Fig. 5 is a schematic structural diagram of a stress-resistant disc of an STRO membrane module according to an embodiment of the present invention.

Fig. 6 is a flow chart of a process for treating leachate in a refuse transfer station according to an embodiment of the present invention.

Detailed Description

The following detailed description of the present invention, taken in conjunction with the accompanying drawings and examples, is provided to enable the invention and its various aspects and advantages to be better understood. However, the specific embodiments and examples described below are for illustrative purposes only and are not limiting of the invention.

It is expressly intended that all such similar substitutes and modifications which would be obvious to one skilled in the art are deemed to be included in the invention. While the methods and applications of this invention have been described in terms of preferred embodiments, it will be apparent to those of ordinary skill in the art that variations and modifications in the methods and applications described herein, as well as other suitable variations and combinations, may be made to implement and use the techniques of this invention without departing from the spirit and scope of the invention.

Fig. 1 shows a full-scale treatment system 1000 for percolate from a refuse transfer station, which comprises an electrocoagulation reaction tank 110, a Membrane Bioreactor (MBR)120, a pipe-network type reverse osmosis membrane module (STRO membrane module) 130, an ozone advanced oxidation reaction tower (AOP reaction tower) 140, a biological activated carbon reaction tower (BAC reaction tower) 150, an ozone generator 160, a pure oxygen preparation device 170 and a sludge dewatering device 180. Wherein, the electrocoagulation reaction tank 110, the MBR biochemical reactor 120, the STRO membrane module 130, the AOP reaction tower 140 and the BAC reaction tower 150 are connected in sequence.

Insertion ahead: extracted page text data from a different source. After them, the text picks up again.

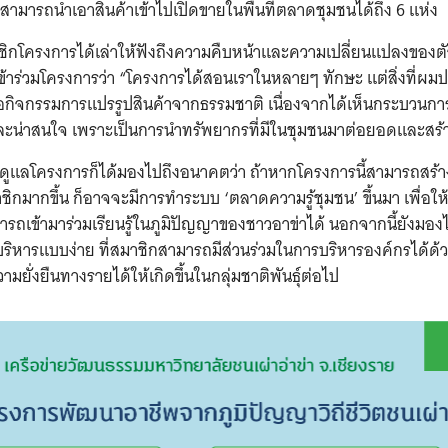
อสามารถนำเอาสินค้าเข้าไปเปิดขายในพื้นที่ตลาดชุมชนได้ถึง 6 แห่ง
Search
for:
ชิกโครงการได้เล่าให้ฟังถึงความคืบหน้าและความเปลี่ยนแปลงของต
เข้าร่วมโครงการว่า “โครงการได้สอนเราในหลายๆ ทักษะ แต่สิ่งที่ผม
ือกิจกรรมการแปรรูปสินค้าจากธรรมชาติ เนื่องจากได้เห็นกระบวนกา
ละน่าสนใจ เพราะเป็นการนำทรัพยากรที่มีในชุมชนมาต่อยอดและสร้
้ดูแลโครงการก็ได้มองไปถึงอนาคตว่า ถ้าหากโครงการนี้สามารถสร้า
าชิกมากขึ้น ก็อาจจะมีการทำระบบ ‘ตลาดความรู้ชุมชน’ ขึ้นมา เพื่อใ
ารถเข้ามาร่วมเรียนรู้ในภูมิปัญญาของชาวอาข่าได้ นอกจากนี้ยังมอง
ริหารแบบง่าย ที่สมาชิกสามารถมีส่วนร่วมในการบริหารองค์กรได้ด้
วามยั่งยืนทางรายได้ให้เกิดขึ้นในกลุ่มชาติพันธุ์ต่อไป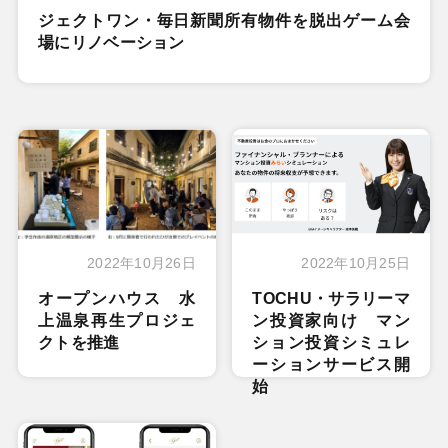
ジェクトワン・毎日新聞所有物件を脱出ゲーム会
場にリノベーション
2022年10月26日
2022年10月25日
オープンハウス 水
TOCHU・サラリーマ
上温泉再生プロジェ
ン投資家向け マン
クトを推進
ション投資シミュレ
ーションサービス開
始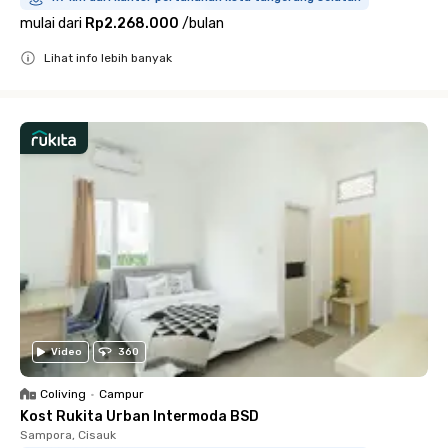
mulai dari
Rp2.268.000
/
bulan
Lihat info lebih banyak
Close
Video
360
Coliving
•
Campur
Kost Rukita Urban Intermoda BSD
Sampora, Cisauk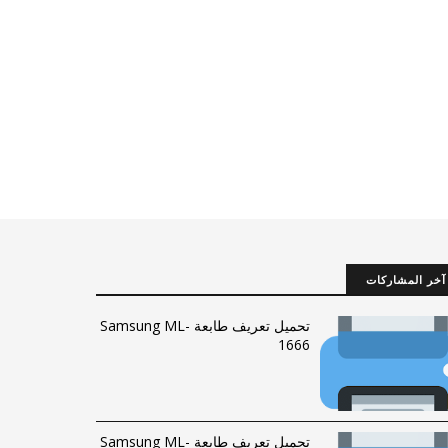
آخر المشاركات
تحميل تعريف طابعة Samsung ML-
1666
تحميل تعريف طابعة Samsung ML-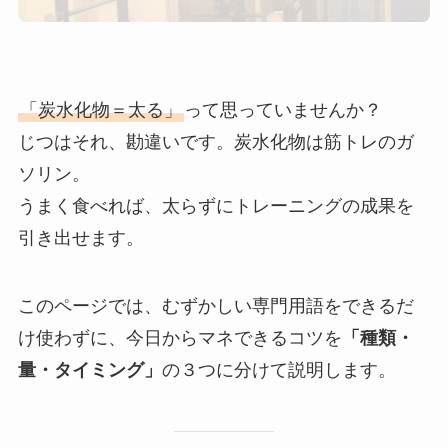
「炭水化物＝太る」
って思っていませんか？
じつはそれ、勘違いです。炭水化物は筋トレのガ
ソリン。
うまく食べれば、太らずにトレーニングの成果を
引き出せます。
このページでは、むずかしい専門用語をできるだ
け使わずに、今日からマネできるコツを
「種類・
量・タイミング」
の３つに分けて説明します。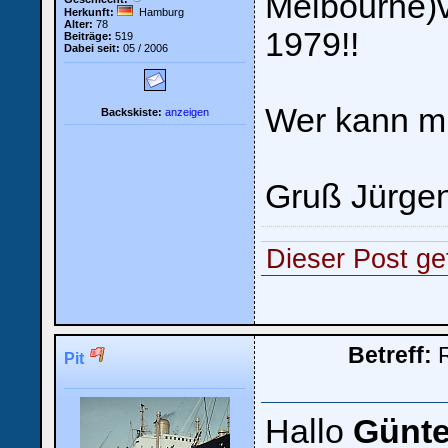
Melbourne)
Herkunft:
Hamburg
Alter:
78
1979!!
Beiträge:
519
Dabei seit:
05 / 2006
Wer kann mi
Backskiste:
anzeigen
Gruß Jürge
Dieser Post gef
Betreff:
R
Pit
Hallo
Günte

Alternatively, the electric flocculation reaction tank 110 is an electrolysis, flocculation and floatation integrated machine, and direct current is provided by a rectification power supply. In one embodiment of the present invention, the voltage is about 5.0V and the current density is about 20mA/cm²。

The anode of the electrocoagulation reaction tank 110 can generate oxygen bubbles or chlorine bubbles, and the cathode can generate hydrogen bubbles. The fine micro-bubbles generate air flotation to bring the floccules to the water surface to form a scum layer and are scraped to a slag collecting barrel by a slag scraper.

In one embodiment of the present invention, the anode of the electrocoagulation reaction tank 110 is metallic iron, and the cathode is an inert electrode. The inert electrode can be metallic titanium or graphite. In one embodiment of the present invention, the inter-plate distance is about 2.5 cm. Ferrous ions dissolved at the anode and transferred into the solution during electrolysis are hydrolyzed into polynuclear hydroxyl complexes, which are good flocculants, thereby forming the SS and/or oil substances (animal oil and/or vegetable oil) into flocs.

The invention refers to the effluent obtained after the leachate of the garbage transfer station is treated by the electrocoagulation reaction tank 110 as first wastewater, and the obtained solid garbage as first sludge.

The first wastewater is then sent to MBR biochemical reactor 120. The MBR biochemical reactor 120 comprises an anaerobic tank 121, an aerobic tank 122 and an MBR ultrafiltration membrane component 123 which are connected in sequence. The first wastewater sequentially passes through the anaerobic tank 121, the aerobic tank 122 and the MBR ultrafiltration membrane module 123 to be respectively subjected to anaerobic treatment, aerobic treatment and MBR ultrafiltration.

After the first wastewater is treated in the anaerobic tank 121, a second wastewater and a second sludge are obtained. In one embodiment of the present invention, the dissolved oxygen concentration (DO solubility) in the anaerobic tank 121 is less than 0.5 mg/L.

The aerobic tank 122 of the invention adopts pure oxygen aeration and adopts a high-precision jet aeration feeding mode, which is different from a common biochemical aerobic tank adopting air aeration. In the present invention, the oxygen in the aerobic tank 122 is provided by the pure oxygen preparing device 170 (i.e. the pure oxygen preparing device 170 is connected to the aerobic tank 122).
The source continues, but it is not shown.